* **Aim of the task**
Lines containing the word "מחומרים" in the data below: say how many, with no other text.

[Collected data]
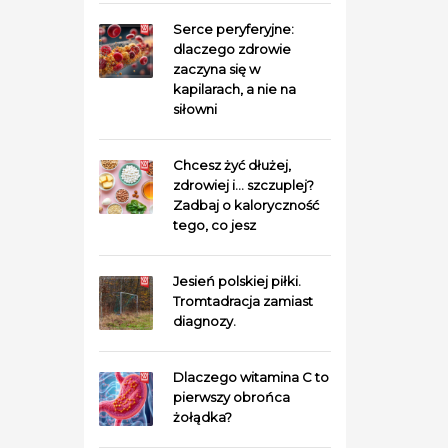
Serce peryferyjne:
dlaczego zdrowie
zaczyna się w
kapilarach, a nie na
siłowni
Chcesz żyć dłużej,
zdrowiej i… szczuplej?
Zadbaj o kaloryczność
tego, co jesz
Jesień polskiej piłki.
Tromtadracja zamiast
diagnozy.
Dlaczego witamina C to
pierwszy obrońca
żołądka?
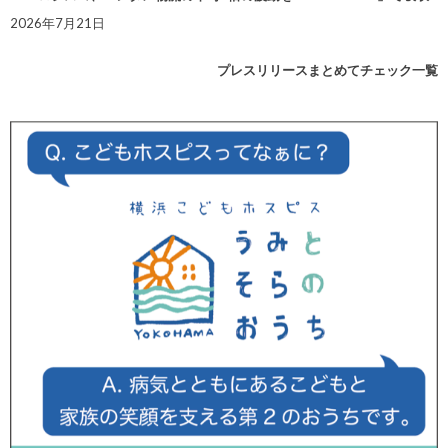
2026年7月21日
プレスリリースまとめてチェック一覧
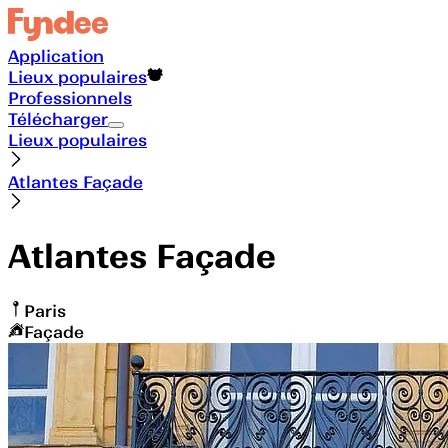
Application
Lieux populaires
Professionnels
Télécharger
Lieux populaires
Atlantes Façade
Atlantes Façade
Paris
Façade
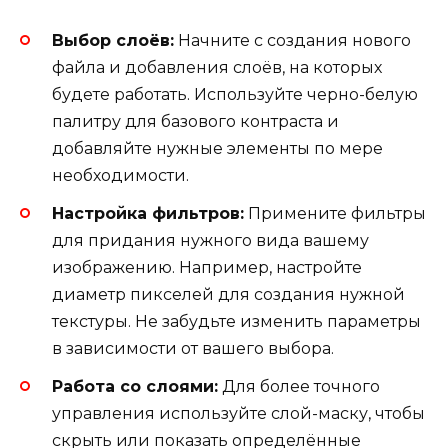
Выбор слоёв:
Начните с создания нового
файла и добавления слоёв, на которых
будете работать. Используйте черно-белую
палитру для базового контраста и
добавляйте нужные элементы по мере
необходимости.
Настройка фильтров:
Примените фильтры
для придания нужного вида вашему
изображению. Например, настройте
диаметр пикселей для создания нужной
текстуры. Не забудьте изменить параметры
в зависимости от вашего выбора.
Работа со слоями:
Для более точного
управления используйте слой-маску, чтобы
скрыть или показать определённые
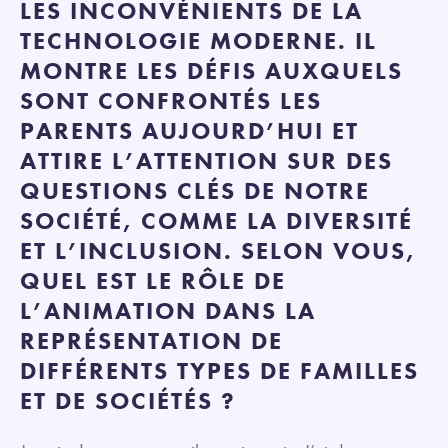
LES INCONVÉNIENTS DE LA
TECHNOLOGIE MODERNE. IL
MONTRE LES DÉFIS AUXQUELS
SONT CONFRONTÉS LES
PARENTS AUJOURD’HUI ET
ATTIRE L’ATTENTION SUR DES
QUESTIONS CLÉS DE NOTRE
SOCIÉTÉ, COMME LA DIVERSITÉ
ET L’INCLUSION. SELON VOUS,
QUEL EST LE RÔLE DE
L’ANIMATION DANS LA
REPRÉSENTATION DE
DIFFÉRENTS TYPES DE FAMILLES
ET DE SOCIÉTÉS ?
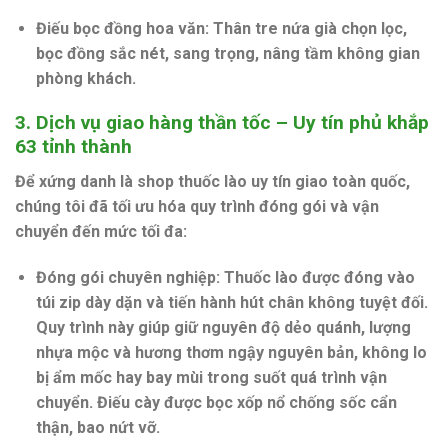
Điếu bọc đồng hoa văn:
Thân tre nứa già chọn lọc,
bọc đồng sắc nét, sang trọng, nâng tầm không gian
phòng khách.
3. Dịch vụ giao hàng thần tốc – Uy tín phủ khắp
63 tỉnh thành
Để xứng danh là
shop thuốc lào uy tín giao toàn quốc
,
chúng tôi đã tối ưu hóa quy trình đóng gói và vận
chuyển đến mức tối đa:
Đóng gói chuyên nghiệp:
Thuốc lào được đóng vào
túi zip dày dặn và tiến hành
hút chân không tuyệt đối
.
Quy trình này giúp giữ nguyên độ dẻo quánh, lượng
nhựa mộc và hương thơm ngậy nguyên bản, không lo
bị ẩm mốc hay bay mùi trong suốt quá trình vận
chuyển. Điếu cày được bọc xốp nổ chống sốc cẩn
thận, bao nứt vỡ.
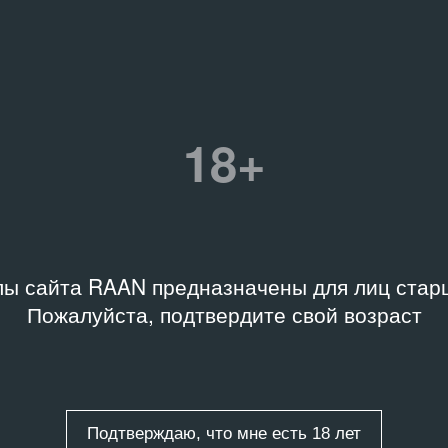
 «Дальневосточные
10 персон
ки»
Связанное событие
 хранения
Название
восток, Архив
Тусовка Юродивых в день
18+
невосточные хроники»
рождения Натальи Коробка
Дата
-D19494
07.07.20
ы сайта RAAN предназначены для лиц старш
Пожалуйста, подтвердите свой возраст
Связанные организаци
Центр всего «Коробка»
Подтверждаю, что мне есть 18 лет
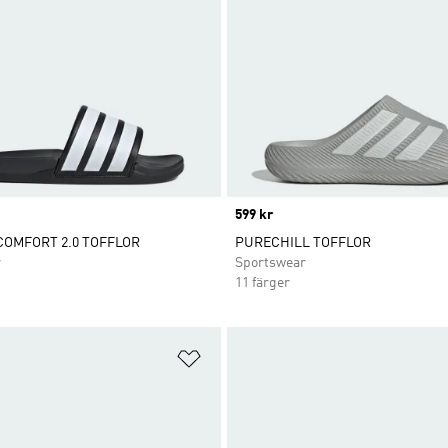
Price
599 kr
COMFORT 2.0 TOFFLOR
PURECHILL TOFFLOR
r
Sportswear
11 färger
nskelistan
Lägg till på önskelistan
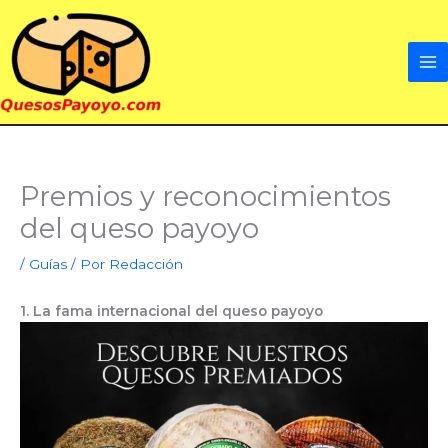
Ir
al
contenido
Premios y reconocimientos
del queso payoyo
/
Guías
/ Por
Redacción
1. La fama internacional del queso payoyo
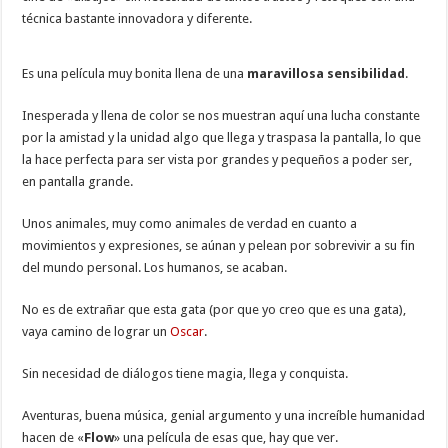
técnica bastante innovadora y diferente.
Es una película muy bonita llena de una
maravillosa sensibilidad
.
Inesperada y llena de color se nos muestran aquí una lucha constante
por la amistad y la unidad algo que llega y traspasa la pantalla, lo que
la hace perfecta para ser vista por grandes y pequeños a poder ser,
en pantalla grande.
Unos animales, muy como animales de verdad en cuanto a
movimientos y expresiones, se aúnan y pelean por sobrevivir a su fin
del mundo personal. Los humanos, se acaban.
No es de extrañar que esta gata (por que yo creo que es una gata),
vaya camino de lograr un
Oscar
.
Sin necesidad de diálogos tiene magia, llega y conquista.
Aventuras, buena música, genial argumento y una increíble humanidad
hacen de «
Flow
» una película de esas que, hay que ver.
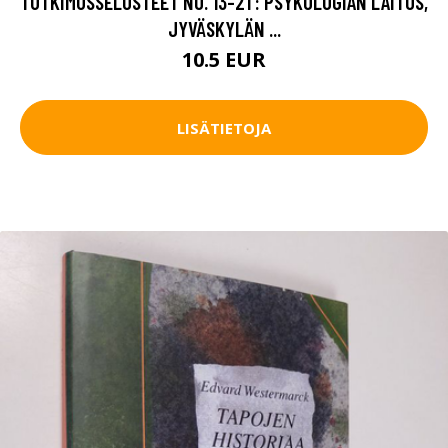
TUTKIMUSSELOSTEET NO. 13-21 : PSYKOLOGIAN LAITOS,
JYVÄSKYLÄN ...
10.5 EUR
LISÄTIETOJA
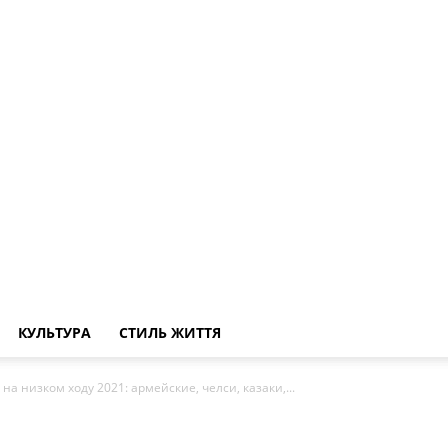
КУЛЬТУРА
СТИЛЬ ЖИТТЯ
а низком ходу 2021: армейские, челси, казаки,...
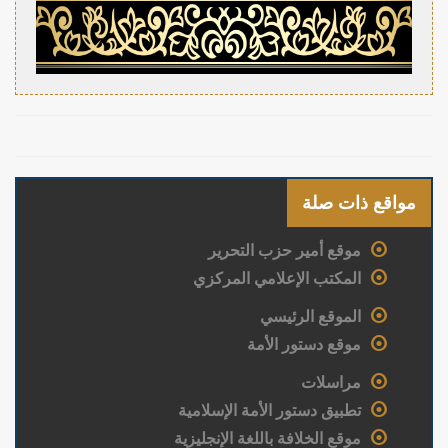
مواقع ذات صلة
موقع أمير حزب التحرير
المكتب الإعلامي المركزي
الموقع الرئيسي
موقع دستور الأمة
مراسلات
تطبيق دستور الأمة الإسلامية
موقع الخلافة باللغة الإنجليزية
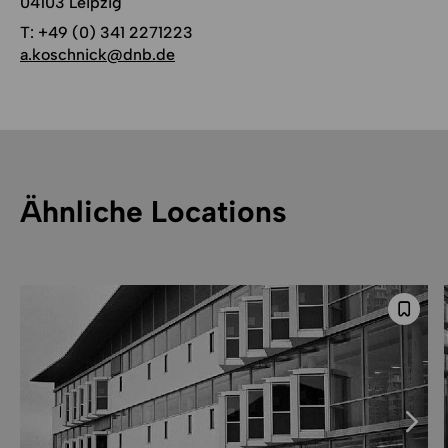
04103 Leipzig
T:
+49 (0) 341 2271223
a.koschnick@dnb.de
Ähnliche Locations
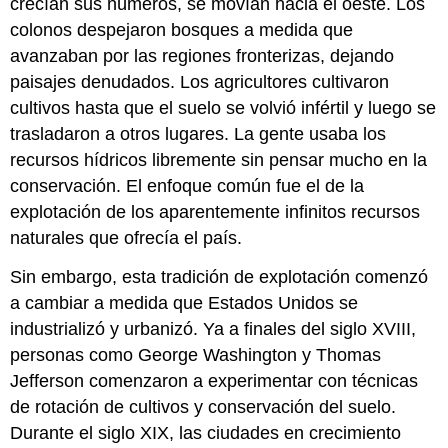
crecían sus números, se movían hacia el oeste. Los
colonos despejaron bosques a medida que
avanzaban por las regiones fronterizas, dejando
paisajes denudados. Los agricultores cultivaron
cultivos hasta que el suelo se volvió infértil y luego se
trasladaron a otros lugares. La gente usaba los
recursos hídricos libremente sin pensar mucho en la
conservación. El enfoque común fue el de la
explotación de los aparentemente infinitos recursos
naturales que ofrecía el país.
Sin embargo, esta tradición de explotación comenzó
a cambiar a medida que Estados Unidos se
industrializó y urbanizó. Ya a finales del siglo XVIII,
personas como George Washington y Thomas
Jefferson comenzaron a experimentar con técnicas
de rotación de cultivos y conservación del suelo.
Durante el siglo XIX, las ciudades en crecimiento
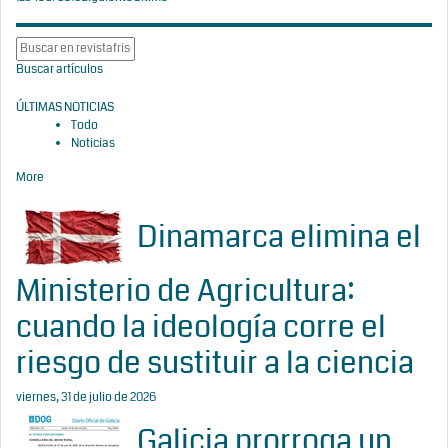
Buscar artículos
ÚLTIMAS NOTICIAS
Todo
Noticias
More
Dinamarca elimina el
Ministerio de Agricultura:
cuando la ideología corre el
riesgo de sustituir a la ciencia
viernes, 31 de julio de 2026
Galicia prorroga un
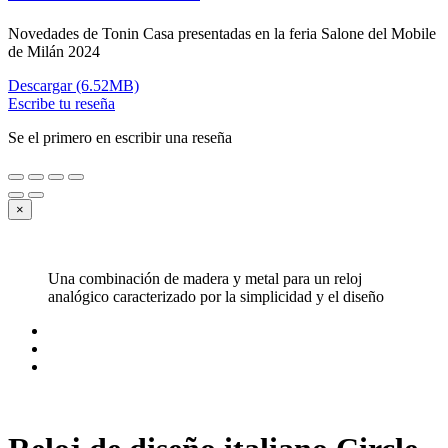
Novedades de Tonin Casa presentadas en la feria Salone del Mobile
de Milán 2024
Descargar (6.52MB)
Escribe tu reseña
Se el primero en escribir una reseña
×
Una combinación de madera y metal para un reloj
analógico caracterizado por la simplicidad y el diseño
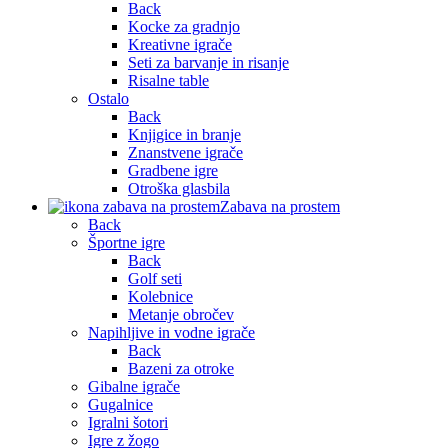
Back
Kocke za gradnjo
Kreativne igrače
Seti za barvanje in risanje
Risalne table
Ostalo
Back
Knjigice in branje
Znanstvene igrače
Gradbene igre
Otroška glasbila
Zabava na prostem
Back
Športne igre
Back
Golf seti
Kolebnice
Metanje obročev
Napihljive in vodne igrače
Back
Bazeni za otroke
Gibalne igrače
Gugalnice
Igralni šotori
Igre z žogo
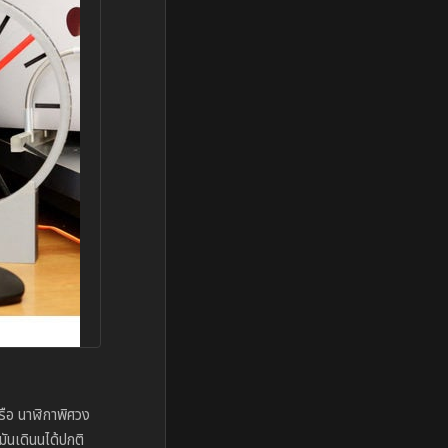
หรือ นาฬิกาพิศวง
มันเดินนได้ปกติ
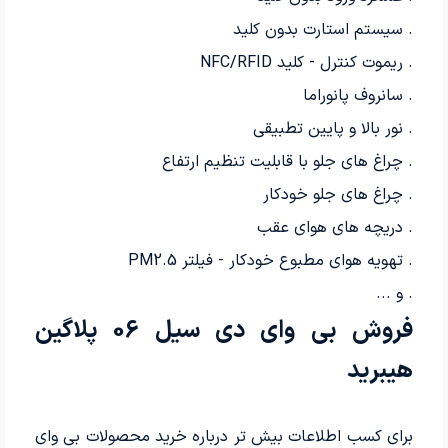
. سیستم استارت بدون کلید
. ريموت كنترل - کلید NFC/RFID
. سانروف پانوراما
. نور بالا و پايين تطبيقي
. چراغ های جلو با قابلیت تنظیم ارتفاع
. چراغ های جلو خودکار
. دریچه هاى هواى عقب
. تهویه هوای مطبوع خودکار - فيلتر PM2.5
. و ...
فروش بی وای دی سیل 06 پلاگین
هیبرید
برای کسب اطلاعات بیش تر درباره خرید محصولات بی وای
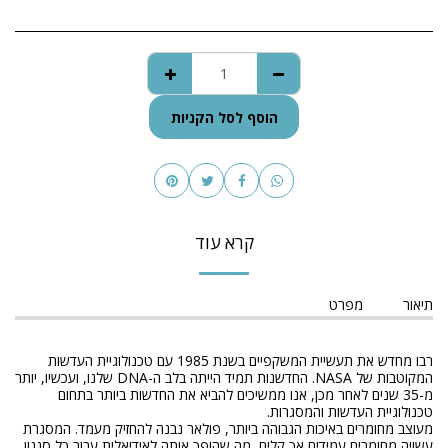
הוסף לסל הקניות
קרא עוד
תיאור
מפרט
רבו מחדש את תעשיית המשקפיים בשנת 1985 עם טכנולוגיית העדשות
המקוטבות של NASA. החדשנות תמיד הייתה בלב ה-DNA שלנו, ועכשיו, יותר
מ-35 שנים לאחר מכן, אנו ממשיכים להביא את החדשות ביותר בתחום
טכנולוגיית העדשות והמסגרות.
מעוצב מחומרים באיכות הגבוהה ביותר, פולאר נבנה להחזיק מעמד. המסגרת
עשויה מחומרים עמידים אך קלים, מה שהופך אותה לאידיאלית עבור כל סגנון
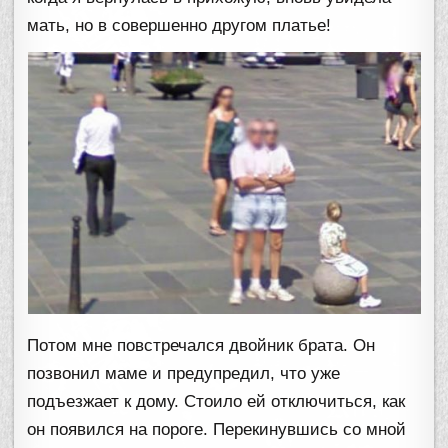
мать, но в совершенно другом платье!
Потом мне повстречался двойник брата. Он
позвонил маме и предупредил, что уже
подъезжает к дому. Стоило ей отключиться, как
он появился на пороге. Перекинувшись со мной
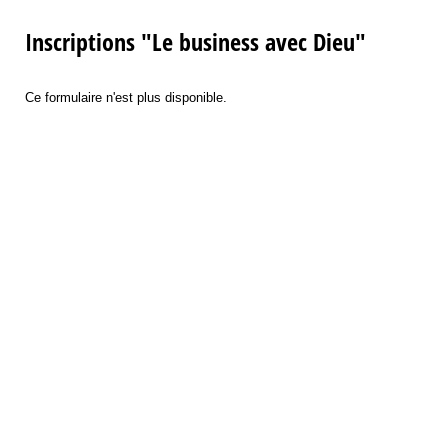
Inscriptions "Le business avec Dieu"
Ce formulaire n'est plus disponible.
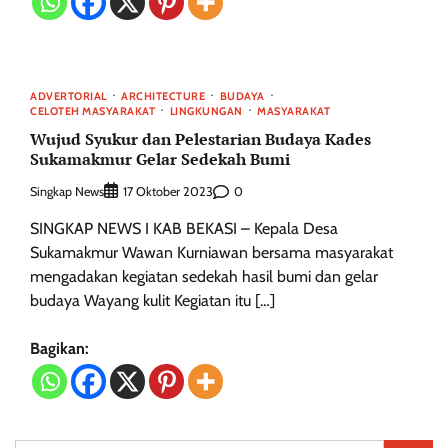
ADVERTORIAL
ARCHITECTURE
BUDAYA
CELOTEH MASYARAKAT
LINGKUNGAN
MASYARAKAT
Wujud Syukur dan Pelestarian Budaya Kades
Sukamakmur Gelar Sedekah Bumi
Singkap News
0
17 Oktober 2023
SINGKAP NEWS I KAB BEKASI – Kepala Desa
Sukamakmur Wawan Kurniawan bersama masyarakat
mengadakan kegiatan sedekah hasil bumi dan gelar
budaya Wayang kulit Kegiatan itu […]
Bagikan:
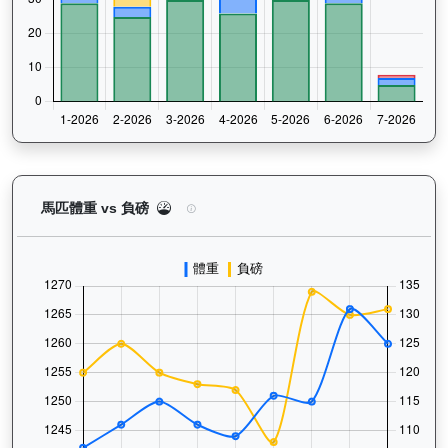
電子好好（L119）— 馬匹體重與負磅走勢圖：追蹤
馬匹體重 vs 負磅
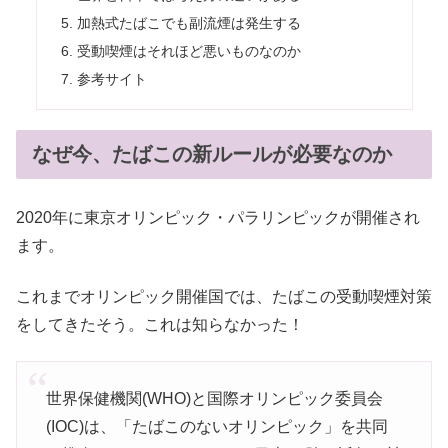
加熱式たばこでも副流煙は発生する
受動喫煙はそれほど悪いものなのか
参考サイト
なぜ今、たばこの新ルールが必要なのか
2020年に東京オリンピック・パラリンピックが開催され
ます。
これまでオリンピック開催国では、たばこの受動喫煙対策
をしてきたそう。これは知らなかった！
世界保健機関(WHO)と国際オリンピック委員会
(IOC)は、「たばこのないオリンピック」を共同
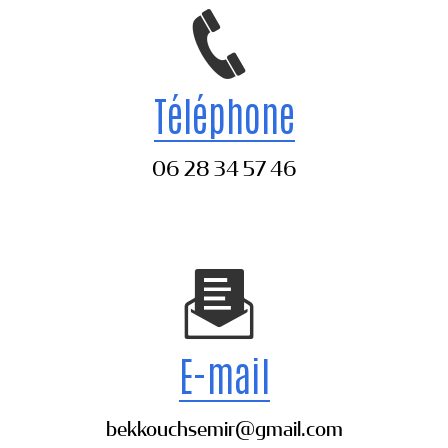
Téléphone
06 28 34 57 46
E-mail
bekkouchsemir@gmail.com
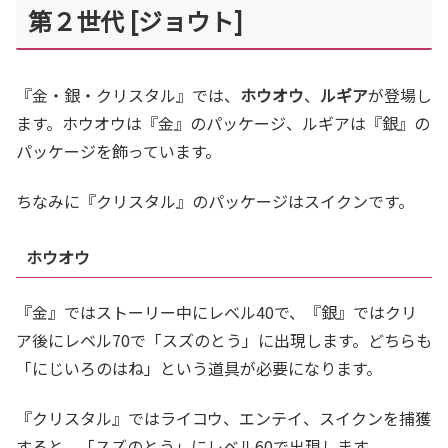
第２世代 [ジョウト]
『金・銀・クリスタル』では、
ホウオウ
、
ルギア
が登場し
ます。ホウオウは『金』のパッケージ、ルギアは『銀』の
パッケージを飾っています。
ちなみに『クリスタル』のパッケージはスイクンです。
ホウオウ
『金』ではストーリー中にレベル40で、『銀』ではクリ
ア後にレベル70で「スズのとう」に出現します。どちらも
「にじいろのはね」という道具が必要になります。
『クリスタル』ではライコウ、エンテイ、スイクンを捕獲
すると、「スズのとう」にレベル60で出現します。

* **Your solution**
2